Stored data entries
BEGIN

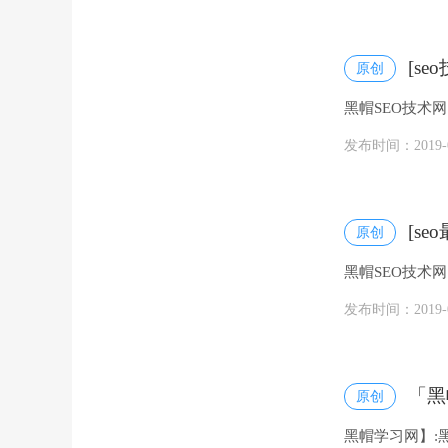
[s
原创
黑帽SEO技术
题,同时有交流圈
发布时间：2019-07
[s
原创
黑帽SEO技术
题,同时有交流圈
发布时间：2019-06
「黑
原创
黑帽学习网】:黑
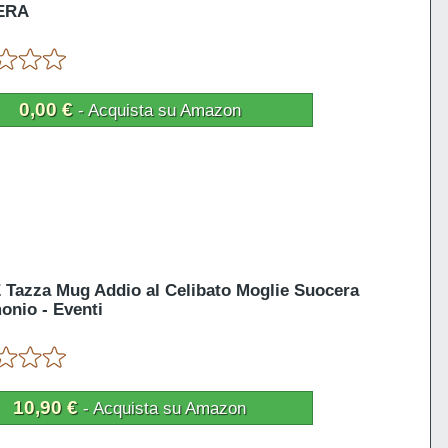
ERA
0,00 €
- Acquista su Amazon
Tazza Mug Addio al Celibato Moglie Suocera
onio - Eventi
10,90 €
- Acquista su Amazon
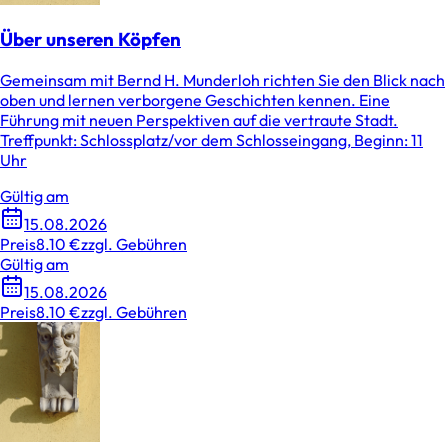
Über unseren Köpfen
Gemeinsam mit Bernd H. Munderloh richten Sie den Blick nach
oben und lernen verborgene Geschichten kennen. Eine
Führung mit neuen Perspektiven auf die vertraute Stadt.
Treffpunkt: Schlossplatz/vor dem Schlosseingang, Beginn: 11
Uhr
Gültig am
15.08.2026
Preis
8.10 €
zzgl. Gebühren
Gültig am
15.08.2026
Preis
8.10 €
zzgl. Gebühren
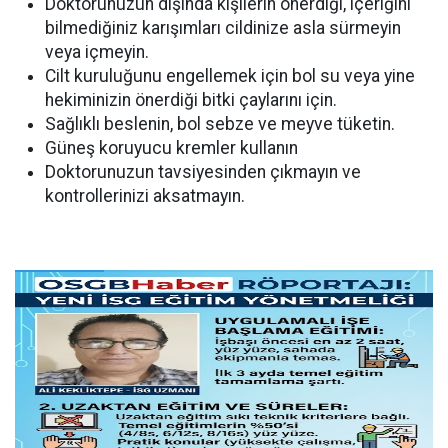
Doktorunuzun dışında kişilerin önerdiği, içeriğini
bilmediğiniz karışımları cildinize asla sürmeyin
veya içmeyin.
Cilt kuruluğunu engellemek için bol su veya yine
hekiminizin önerdiği bitki çaylarını için.
Sağlıklı beslenin, bol sebze ve meyve tüketin.
Güneş koruyucu kremler kullanın
Doktorunuzun tavsiyesinden çıkmayın ve
kontrollerinizi aksatmayın.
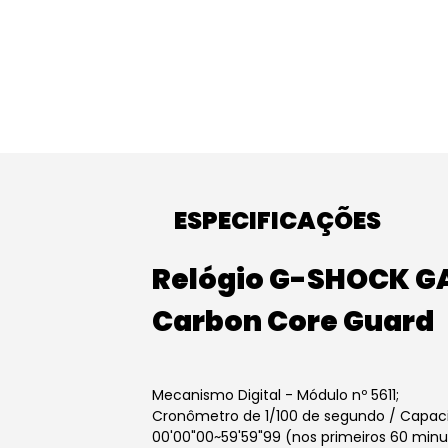
ESPECIFICAÇÕES
Relógio G-SHOCK G
Carbon Core Guard
Mecanismo Digital - Módulo nº 5611;
Cronômetro de 1/100 de segundo / Capac
00'00"00~59'59"99 (nos primeiros 60 minut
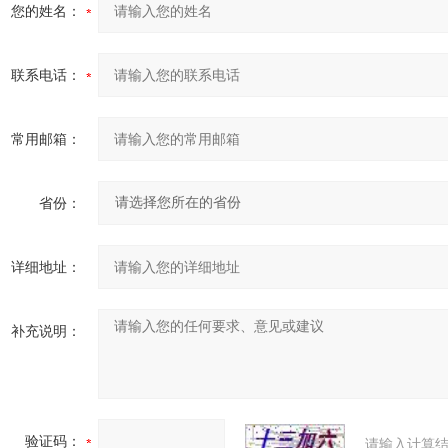
您的姓名：
联系电话：
常用邮箱：
省份：
详细地址：
补充说明：
验证码：
请输入计算结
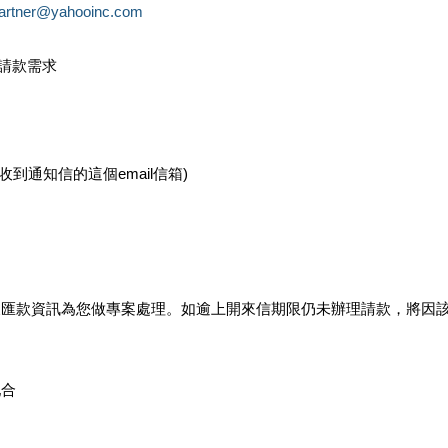
partner@yahooinc.com
款請款需求
您收到通知信的這個email信箱)
及匯款資訊為您做專案處理。如逾上開來信期限仍未辦理請款，將因
配合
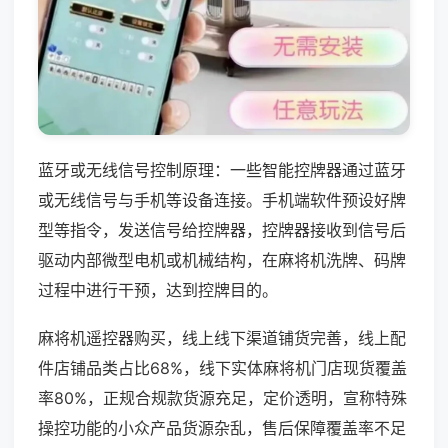
蓝牙或无线信号控制原理：一些智能控牌器通过蓝牙
或无线信号与手机等设备连接。手机端软件预设好牌
型等指令，发送信号给控牌器，控牌器接收到信号后
驱动内部微型电机或机械结构，在麻将机洗牌、码牌
过程中进行干预，达到控牌目的。
麻将机遥控器购买，线上线下渠道铺货完善，线上配
件店铺品类占比68%，线下实体麻将机门店现货覆盖
率80%，正规合规款货源充足，定价透明，宣称特殊
操控功能的小众产品货源杂乱，售后保障覆盖率不足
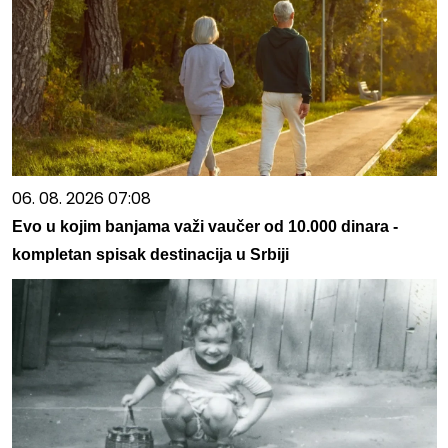
06. 08. 2026 07:08
Evo u kojim banjama važi vaučer od 10.000 dinara -
kompletan spisak destinacija u Srbiji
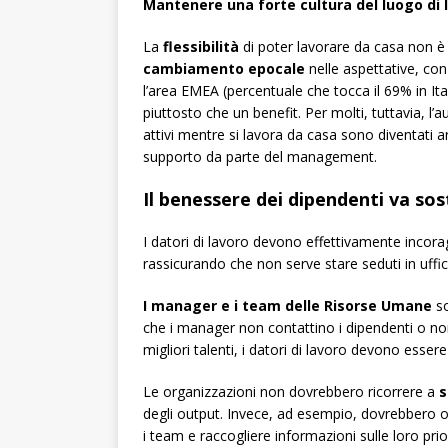
Mantenere una forte cultura del luogo di 
La
flessibilità
di poter lavorare da casa non è
cambiamento epocale
nelle aspettative, con
l’area EMEA (percentuale che tocca il 69% in Ita
piuttosto che un benefit. Per molti, tuttavia, 
attivi mentre si lavora da casa sono diventati 
supporto da parte del management.
Il benessere dei dipendenti va so
I datori di lavoro devono effettivamente incorag
rassicurando che non serve stare seduti in uffic
I manager e i team delle Risorse Umane
so
che i manager non contattino i dipendenti o non i
migliori talenti, i datori di lavoro devono essere
Le organizzazioni non dovrebbero ricorrere a
s
degli output. Invece, ad esempio, dovrebbero or
i team e raccogliere informazioni sulle loro prio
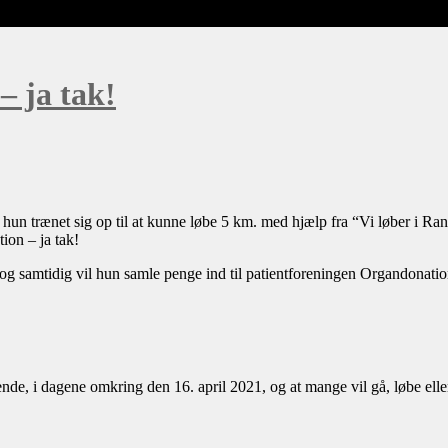
– ja tak!
 hun trænet sig op til at kunne løbe 5 km. med hjælp fra “Vi løber i R
on – ja tak!
ion og samtidig vil hun samle penge ind til patientforeningen Organdonati
e, i dagene omkring den 16. april 2021, og at mange vil gå, løbe eller 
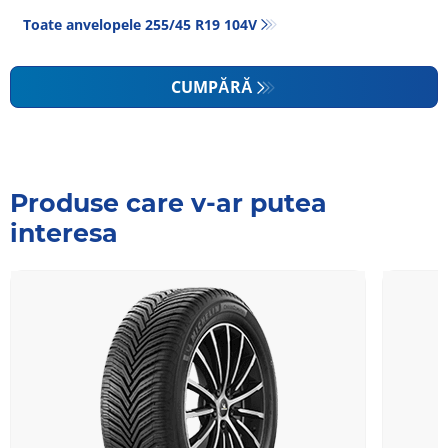
Toate anvelopele‎ 255/45 R19 104V
CUMPĂRĂ
Produse care v-ar putea
interesa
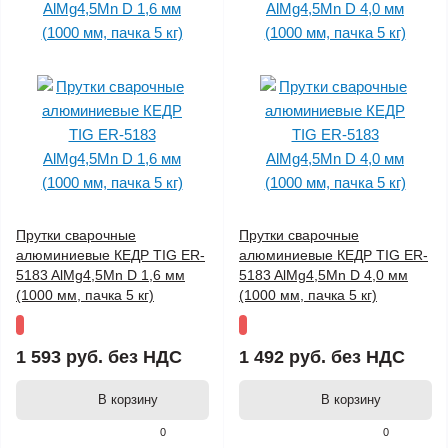
Прутки сварочные
Прутки сварочные
алюминиевые КЕДР TIG ER-
алюминиевые КЕДР TIG ER-
5183 AlMg4,5Mn D 1,6 мм
5183 AlMg4,5Mn D 4,0 мм
(1000 мм, пачка 5 кг)
(1000 мм, пачка 5 кг)
1 593 руб.
без НДС
1 492 руб.
без НДС
В корзину
В корзину
0
0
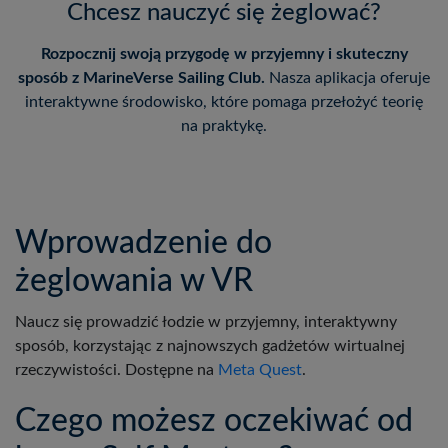
Chcesz nauczyć się żeglować?
Rozpocznij swoją przygodę w przyjemny i skuteczny
sposób z MarineVerse Sailing Club.
Nasza aplikacja oferuje
interaktywne środowisko, które pomaga przełożyć teorię
na praktykę.
Wprowadzenie do
żeglowania w VR
Naucz się prowadzić łodzie w przyjemny, interaktywny
sposób, korzystając z najnowszych gadżetów wirtualnej
rzeczywistości. Dostępne na
Meta Quest
.
Czego możesz oczekiwać od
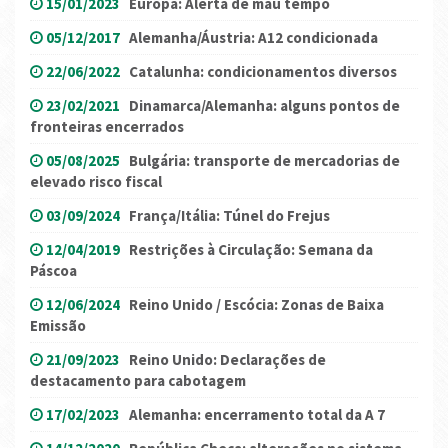
15/01/2023
Europa: Alerta de mau tempo
05/12/2017
Alemanha/Áustria: A12 condicionada
22/06/2022
Catalunha: condicionamentos diversos
23/02/2021
Dinamarca/Alemanha: alguns pontos de
fronteiras encerrados
05/08/2025
Bulgária: transporte de mercadorias de
elevado risco fiscal
03/09/2024
França/Itália: Túnel do Frejus
12/04/2019
Restrições à Circulação: Semana da
Páscoa
12/06/2024
Reino Unido / Escócia: Zonas de Baixa
Emissão
21/09/2023
Reino Unido: Declarações de
destacamento para cabotagem
17/02/2023
Alemanha: encerramento total da A 7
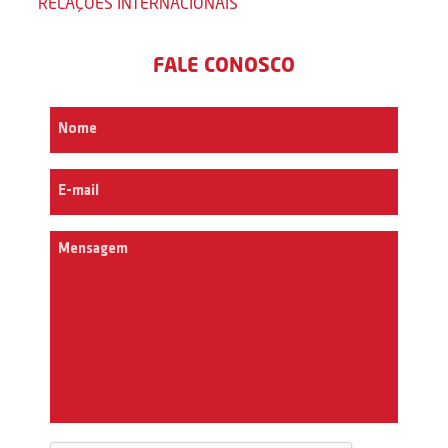
RELAÇÕES INTERNACIONAIS
FALE CONOSCO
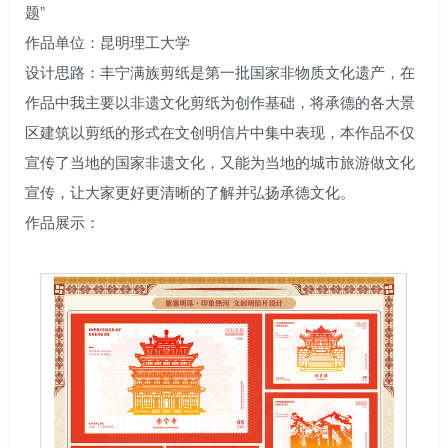
题”
作品单位：昆明理工大学
设计思路：丰宁满族剪纸是第一批国家非物质文化遗产，在
作品中我主要以非遗文化剪纸为创作基础，将承德的各大景
区建筑以剪纸的形式在文创明信片中集中表现，本作品不仅
宣传了当地的国家非遗文化，又能为当地的城市旅游做文化
宣传，让大家更好更清晰的了解并弘扬承德文化。
作品展示：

END

Pull every line containing "için" out of the data above.

- WRITTEN ANSWER -
Cilt kuruluğunu engellemek için bol su veya yine
hekiminizin önerdiği bitki çaylarını için.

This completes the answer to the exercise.